Le constat de l’état de cessation des paiements
La qualification juridique du défaut de paiement. Le tribunal relève d’abord l’état de cessation des paiements de la société débitrice. Il fonde sa décision sur l’examen des pièces produites et des informations recueillies en chambre du conseil. Le juge vérifie la condition d’ouverture de la procédure collective de manière concrète. « il résulte des pièces produites et des informations recueillies en Chambre du Conseil que la débitrice se trouve dans l’impossibilité de faire face à son passif exigible avec son actif disponible » (Motifs). Cette appréciation in concreto est essentielle pour caractériser l’état de cessation des paiements. Elle permet d’écarter toute approche purement comptable au profit d’une analyse dynamique.
L’appréciation de l’impossibilité manifeste de redressement. Le tribunal examine ensuite les perspectives de survie de l’entreprise. Il se fonde sur les éléments présentés par le débiteur lui-même lors de sa comparution. La décision retient que ces éléments sont suffisants pour établir l’impossibilité du redressement. « les élements présentés par l’entreprise établissent que son redressement est manifestement impossible » (Motifs). Ce constat permet de passer directement à la liquidation. Il évite ainsi la phase d’observation qui serait inutile, conformément à l’économie de la procédure.
Les conséquences du prononcé de la liquidation judiciaire
Les mesures d’organisation de la procédure. La décision entraîne la désignation des organes de la liquidation. Le tribunal nomme un juge commissaire pour superviser la procédure. Il désigne également un liquidateur et un commissaire de justice pour l’inventaire. Ces nominations sont des actes de gestion judiciaire nécessaires au bon déroulement. La fixation provisoire de la date de cessation des paiements est également ordonnée. Cette date est cruciale pour déterminer la période suspecte et le sort des actes passés.

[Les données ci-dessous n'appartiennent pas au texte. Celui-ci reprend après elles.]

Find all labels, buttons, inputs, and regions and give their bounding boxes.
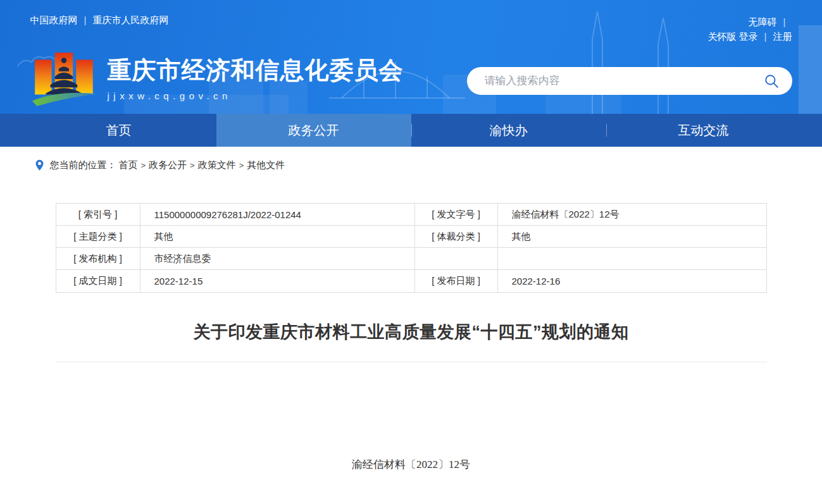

Le calendrier et les modalités de clôture. Le jugement organise le déroulement futur de la procédure de liquidation. Il impose au mandataire judiciaire de déposer la liste des créances dans un délai précis. Il fixe également une date butoir pour l’examen de la clôture par le tribunal. « la clôture de la procédure sera examinée par le Tribunal au plus tard le 16 octobre 2026 » (Dispositif). Cette mesure vise à assurer une célérité dans le traitement du dossier. Elle évite les liquidations judiciaires prolongées sans activité réelle, dans l’intérêt des créanciers.